[Stored dataset items]
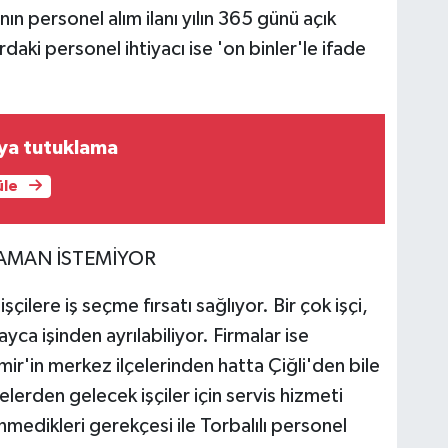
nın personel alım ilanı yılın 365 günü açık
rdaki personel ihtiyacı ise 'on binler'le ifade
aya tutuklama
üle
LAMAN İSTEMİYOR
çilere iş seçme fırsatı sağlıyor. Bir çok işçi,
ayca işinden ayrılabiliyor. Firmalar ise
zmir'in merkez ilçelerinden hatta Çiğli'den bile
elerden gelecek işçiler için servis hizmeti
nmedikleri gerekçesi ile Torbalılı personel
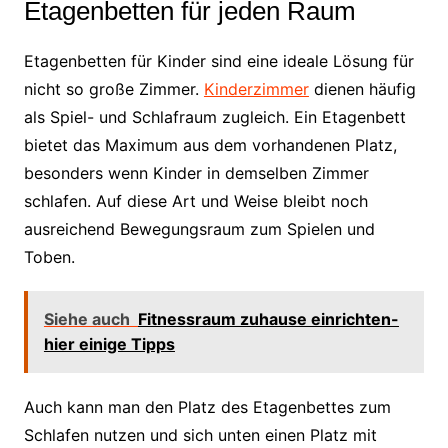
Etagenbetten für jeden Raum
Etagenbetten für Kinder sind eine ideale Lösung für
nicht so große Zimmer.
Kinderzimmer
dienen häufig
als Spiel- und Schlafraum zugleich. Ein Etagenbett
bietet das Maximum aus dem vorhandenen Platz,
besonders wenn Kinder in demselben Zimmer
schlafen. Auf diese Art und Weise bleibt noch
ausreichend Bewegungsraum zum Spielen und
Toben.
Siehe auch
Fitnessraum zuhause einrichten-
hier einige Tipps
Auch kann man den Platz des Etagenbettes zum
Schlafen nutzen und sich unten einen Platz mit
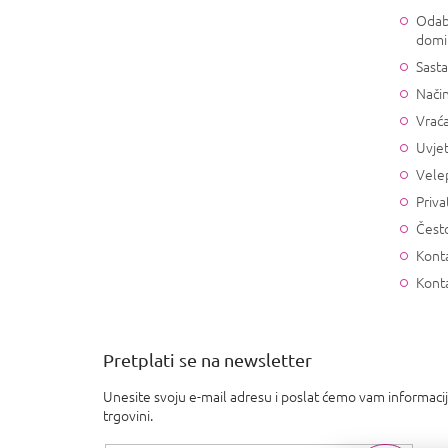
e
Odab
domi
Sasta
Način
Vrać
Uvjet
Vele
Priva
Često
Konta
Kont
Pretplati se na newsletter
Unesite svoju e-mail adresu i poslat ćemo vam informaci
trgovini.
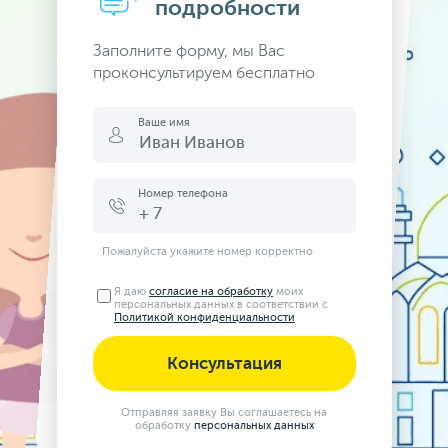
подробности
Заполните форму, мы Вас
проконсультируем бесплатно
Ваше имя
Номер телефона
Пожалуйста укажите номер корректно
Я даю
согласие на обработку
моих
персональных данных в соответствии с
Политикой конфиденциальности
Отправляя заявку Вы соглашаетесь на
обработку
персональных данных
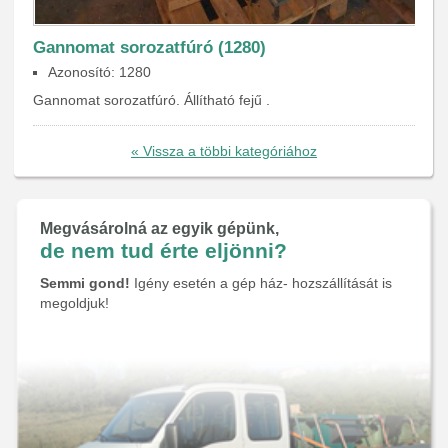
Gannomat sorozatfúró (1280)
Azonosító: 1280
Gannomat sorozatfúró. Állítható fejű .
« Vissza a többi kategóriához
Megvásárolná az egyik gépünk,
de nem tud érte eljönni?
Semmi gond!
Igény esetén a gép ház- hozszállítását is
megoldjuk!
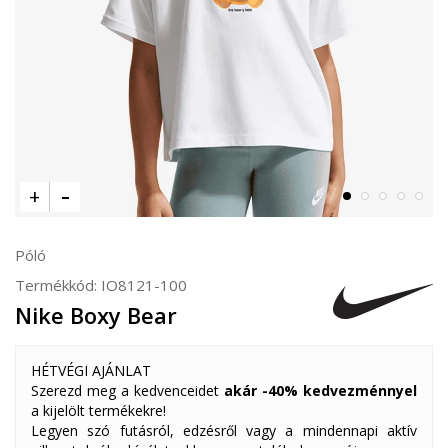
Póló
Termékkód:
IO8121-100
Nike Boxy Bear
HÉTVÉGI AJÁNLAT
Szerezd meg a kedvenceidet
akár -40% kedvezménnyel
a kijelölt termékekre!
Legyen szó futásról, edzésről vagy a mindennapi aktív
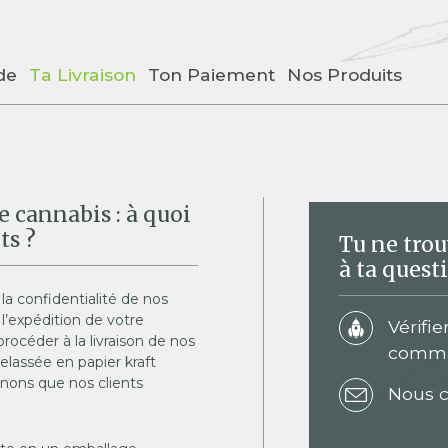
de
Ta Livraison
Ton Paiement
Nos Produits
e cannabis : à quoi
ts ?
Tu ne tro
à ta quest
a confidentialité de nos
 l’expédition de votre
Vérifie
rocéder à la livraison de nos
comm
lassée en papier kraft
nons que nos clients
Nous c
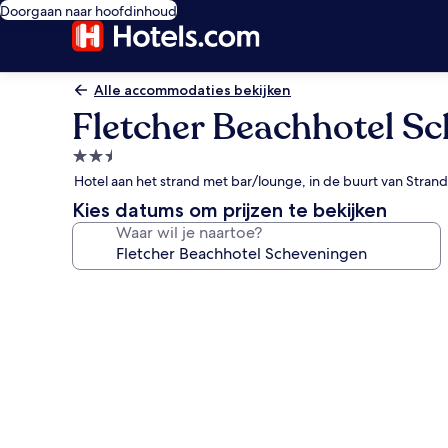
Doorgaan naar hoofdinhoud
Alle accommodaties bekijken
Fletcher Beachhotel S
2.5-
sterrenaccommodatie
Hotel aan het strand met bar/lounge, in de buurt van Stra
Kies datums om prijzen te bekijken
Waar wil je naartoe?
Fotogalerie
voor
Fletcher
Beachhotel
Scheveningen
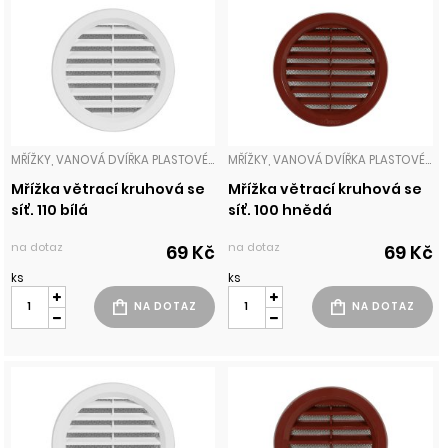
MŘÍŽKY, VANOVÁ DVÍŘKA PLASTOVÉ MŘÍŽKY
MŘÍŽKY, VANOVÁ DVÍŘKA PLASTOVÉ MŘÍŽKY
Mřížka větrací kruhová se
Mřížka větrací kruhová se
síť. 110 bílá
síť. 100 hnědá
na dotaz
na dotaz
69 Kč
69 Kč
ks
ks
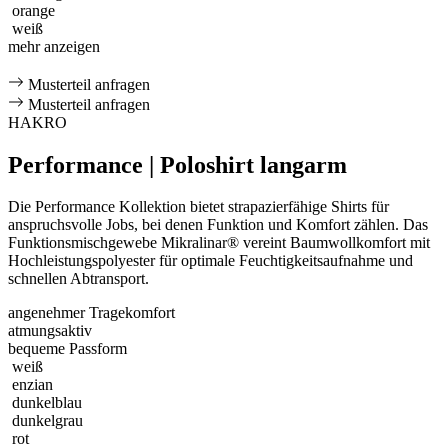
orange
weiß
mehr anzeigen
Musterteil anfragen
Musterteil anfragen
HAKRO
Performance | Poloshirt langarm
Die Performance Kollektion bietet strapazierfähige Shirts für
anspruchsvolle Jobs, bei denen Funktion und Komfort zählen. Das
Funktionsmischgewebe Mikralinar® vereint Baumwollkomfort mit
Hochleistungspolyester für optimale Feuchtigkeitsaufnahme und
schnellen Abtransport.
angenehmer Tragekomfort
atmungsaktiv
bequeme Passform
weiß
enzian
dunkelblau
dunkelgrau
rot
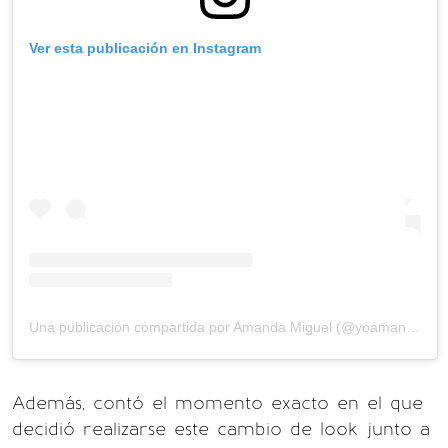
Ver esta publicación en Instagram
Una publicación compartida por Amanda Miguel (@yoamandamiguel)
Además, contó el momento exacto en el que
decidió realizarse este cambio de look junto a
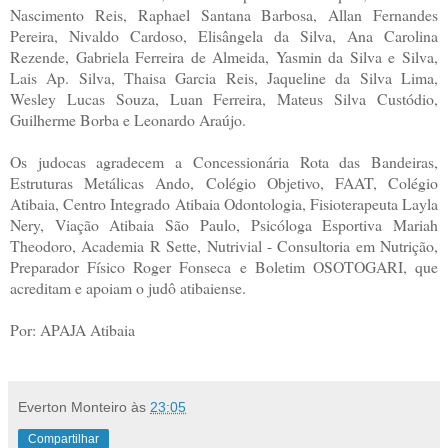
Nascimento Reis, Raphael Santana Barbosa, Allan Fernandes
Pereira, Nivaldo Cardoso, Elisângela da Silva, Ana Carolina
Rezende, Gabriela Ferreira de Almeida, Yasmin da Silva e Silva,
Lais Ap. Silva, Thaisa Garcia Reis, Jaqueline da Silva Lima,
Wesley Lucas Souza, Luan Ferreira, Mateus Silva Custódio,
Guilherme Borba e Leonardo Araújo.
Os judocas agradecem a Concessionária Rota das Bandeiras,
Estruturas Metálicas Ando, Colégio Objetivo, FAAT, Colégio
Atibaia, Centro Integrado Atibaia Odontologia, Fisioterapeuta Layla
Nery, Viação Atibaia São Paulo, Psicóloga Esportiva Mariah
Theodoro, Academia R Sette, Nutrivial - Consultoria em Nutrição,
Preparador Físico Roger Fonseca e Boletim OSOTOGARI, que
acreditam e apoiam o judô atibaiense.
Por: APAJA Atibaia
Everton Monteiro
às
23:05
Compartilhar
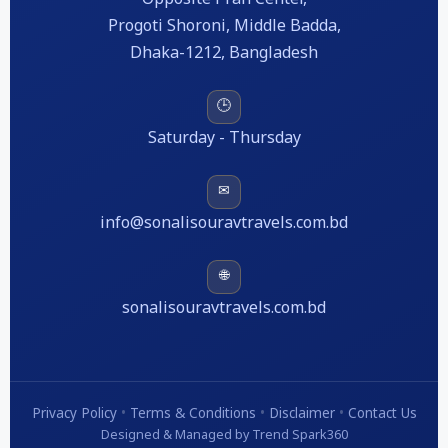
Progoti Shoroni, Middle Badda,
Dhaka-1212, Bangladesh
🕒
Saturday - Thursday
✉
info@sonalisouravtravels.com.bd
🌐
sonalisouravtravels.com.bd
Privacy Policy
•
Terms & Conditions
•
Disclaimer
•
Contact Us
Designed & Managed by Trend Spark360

■ What you have to do
Where the data contains images, drop them and print the rest exactly.

■ Task result
nın personel alım ilanı yılın 365 günü açık
rdaki personel ihtiyacı ise 'on binler'le ifade
aya tutuklama
üle
LAMAN İSTEMİYOR
çilere iş seçme fırsatı sağlıyor. Bir çok işçi,
ayca işinden ayrılabiliyor. Firmalar ise
zmir'in merkez ilçelerinden hatta Çiğli'den bile
elerden gelecek işçiler için servis hizmeti
nmedikleri gerekçesi ile Torbalılı personel
Etagenbetten für jeden Raum
Etagenbetten für Kinder sind eine ideale Lösung für
nicht so große Zimmer.
Kinderzimmer
dienen häufig
als Spiel- und Schlafraum zugleich. Ein Etagenbett
bietet das Maximum aus dem vorhandenen Platz,
besonders wenn Kinder in demselben Zimmer
schlafen. Auf diese Art und Weise bleibt noch
ausreichend Bewegungsraum zum Spielen und
Toben.
Siehe auch
Fitnessraum zuhause einrichten-
hier einige Tipps
Auch kann man den Platz des Etagenbettes zum
Schlafen nutzen und sich unten einen Platz mit
e
Odab
domi
Sasta
Način
Vrać
Uvjet
Vele
Priva
Često
Konta
Kont
Pretplati se na newsletter
Unesite svoju e-mail adresu i poslat ćemo vam informaci
trgovini.
подробности
Заполните форму, мы Вас
проконсультируем бесплатно
Ваше имя
Номер телефона
Пожалуйста укажите номер корректно
Я даю
согласие на обработку
моих
персональных данных в соответствии с
Политикой конфиденциальности
Отправляя заявку Вы соглашаетесь на
обработку
персональных данных
Gannomat sorozatfúró (1280)
Azonosító: 1280
Gannomat sorozatfúró. Állítható fejű .
« Vissza a többi kategóriához
Megvásárolná az egyik gépünk,
de nem tud érte eljönni?
Semmi gond!
Igény esetén a gép ház- hozszállítását is
megoldjuk!
Póló
Termékkód:
IO8121-100
Nike Boxy Bear
HÉTVÉGI AJÁNLAT
Szerezd meg a kedvenceidet
akár -40% kedvezménnyel
a kijelölt termékekre!
Legyen szó futásról, edzésről vagy a mindennapi aktív
de
Ta Livraison
Ton Paiement
Nos Produits
e cannabis : à quoi
ts ?
Tu ne tro
à ta quest
a confidentialité de nos
 l’expédition de votre
Vérifie
rocéder à la livraison de nos
comm
lassée en papier kraft
nons que nos clients
Nous c
Doorgaan naar hoofdinhoud
Alle accommodaties bekijken
Fletcher Beachhotel S
2.5-
sterrenaccommodatie
Hotel aan het strand met bar/lounge, in de buurt van Stra
Kies datums om prijzen te bekijken
Waar wil je naartoe?
Fotogalerie
voor
Fletcher
Beachhotel
Scheveningen
MŘÍŽKY, VANOVÁ DVÍŘKA PLASTOVÉ MŘÍŽKY
MŘÍŽKY, VANOVÁ DVÍŘKA PLASTOVÉ MŘÍŽKY
Mřížka větrací kruhová se
Mřížka větrací kruhová se
síť. 110 bílá
síť. 100 hnědá
na dotaz
na dotaz
69 Kč
69 Kč
ks
ks
orange
weiß
mehr anzeigen
Musterteil anfragen
Musterteil anfragen
HAKRO
Performance | Poloshirt langarm
Die Performance Kollektion bietet strapazierfähige Shirts für
anspruchsvolle Jobs, bei denen Funktion und Komfort zählen. Das
Funktionsmischgewebe Mikralinar® vereint Baumwollkomfort mit
Hochleistungspolyester für optimale Feuchtigkeitsaufnahme und
schnellen Abtransport.
angenehmer Tragekomfort
atmungsaktiv
bequeme Passform
weiß
enzian
dunkelblau
dunkelgrau
rot
Ver esta publicación en Instagram
Una publicación compartida por Amanda Miguel (@yoamandamiguel)
Además, contó el momento exacto en el que
decidió realizarse este cambio de look junto a
Nascimento Reis, Raphael Santana Barbosa, Allan Fernandes
Pereira, Nivaldo Cardoso, Elisângela da Silva, Ana Carolina
Rezende, Gabriela Ferreira de Almeida, Yasmin da Silva e Silva,
Lais Ap. Silva, Thaisa Garcia Reis, Jaqueline da Silva Lima,
Wesley Lucas Souza, Luan Ferreira, Mateus Silva Custódio,
Guilherme Borba e Leonardo Araújo.
Os judocas agradecem a Concessionária Rota das Bandeiras,
Estruturas Metálicas Ando, Colégio Objetivo, FAAT, Colégio
Atibaia, Centro Integrado Atibaia Odontologia, Fisioterapeuta Layla
Nery, Viação Atibaia São Paulo, Psicóloga Esportiva Mariah
Theodoro, Academia R Sette, Nutrivial - Consultoria em Nutrição,
Preparador Físico Roger Fonseca e Boletim OSOTOGARI, que
acreditam e apoiam o judô atibaiense.
Por: APAJA Atibaia
Everton Monteiro
às
23:05
Compartilhar
Progoti Shoroni, Middle Badda,
Dhaka-1212, Bangladesh
🕒
Saturday - Thursday
✉
info@sonalisouravtravels.com.bd
🌐
sonalisouravtravels.com.bd
Privacy Policy
•
Terms & Conditions
•
Disclaimer
•
Contact Us
Designed & Managed by Trend Spark360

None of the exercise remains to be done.